ㅤㅤO céu estava cinza e sem sol, nem frio, nem calor. Tempo neutro. Vida neutra. “Vida” neutra. Os poucos feixes de luz que se atreviam a entrar pelos buracos na janela de madeira atingiam minha face sem queimar, como se eu simplesmente não estivesse ali. Adormeci novamente.
ㅤㅤEstava sobre o sofá quando acordei. Os zumbidos das moscas me irritavam, junto daquele cheiro podre e aquelas risadas de sempre. A poeira ergueu-se devido meu percurso até a geladeira, enferrujada e praticamente vazia, que eu costumava abrir sem motivo algum. Olhei ao redor naquele cômodo único e senti minha cabeça pesar mais ainda.

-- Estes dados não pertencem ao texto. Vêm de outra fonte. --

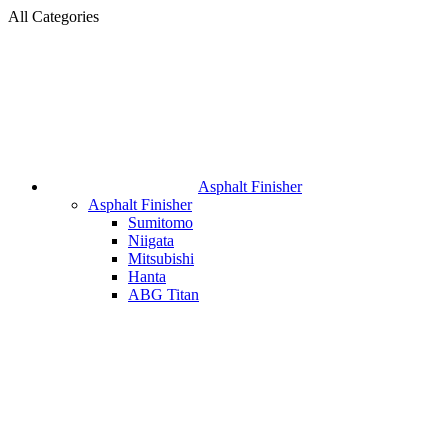
All Categories
Asphalt Finisher
Asphalt Finisher
Sumitomo
Niigata
Mitsubishi
Hanta
ABG Titan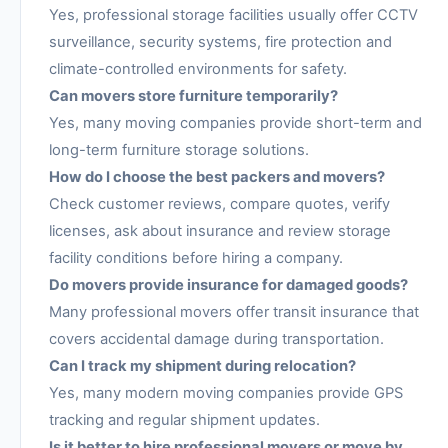
Yes, professional storage facilities usually offer CCTV
surveillance, security systems, fire protection and
climate-controlled environments for safety.
Can movers store furniture temporarily?
Yes, many moving companies provide short-term and
long-term furniture storage solutions.
How do I choose the best packers and movers?
Check customer reviews, compare quotes, verify
licenses, ask about insurance and review storage
facility conditions before hiring a company.
Do movers provide insurance for damaged goods?
Many professional movers offer transit insurance that
covers accidental damage during transportation.
Can I track my shipment during relocation?
Yes, many modern moving companies provide GPS
tracking and regular shipment updates.
Is it better to hire professional movers or move by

ㅤㅤLogo estava caminhando pelas ruas com a garrafa de conhaque nas mãos e o cigarro entre os lábios, alternando entre eles. Em poucos minutos cheguei ao meu destino e abri a porta sem cerimônias, adentrando na casa. Diferentemente de mim, Luke tinha uma dessas casas que o povo costuma achar bonita, presente dos pais. Eu sinceramente nunca me importei com isso, e acho ridículo ter uma casa com inúmeros cômodos que você nunca nem vai usar, ou quaisquer dessas merdas superficiais. No fundo eu nem sabia por qual motivo estava ali, só sei que o abracei e permaneci assim por um bom tempo, mesmo sendo aquilo completamente indiferente para mim.
ㅤㅤQuando me dei conta, estava em seu quarto, sobre sua cama, sob seu corpo. Os furos na memória estavam mais frequentes. Estranhamente, não sentia vontade alguma de retirar minhas roupas e ficar nua, não sentia vontade de me masturbar ou ser masturbada, não sentia vontade de beijar e não sentia vontade de fazer sexo. Não sentia vontade de comer, de digerir, de acordar. Ouvia as baixas risadas ao fundo enquanto aquele cheiro mefítico que me acompanhava inundava meu pulmão e eu voltava a contar as moscas que me sobrevoavam. Olhava para Luke e sentia exatamente nada. Apaticamente me toquei e então pude perceber, finalmente, que estou gelada há muito, muito tempo. As gargalhadas apenas aumentavam enquanto meu pescoço era espremido e sufocado pelas mãos imaginárias e minha única vontade era de fechar os olhos e acordar daqui alguns muitos anos, bem longe disso tudo.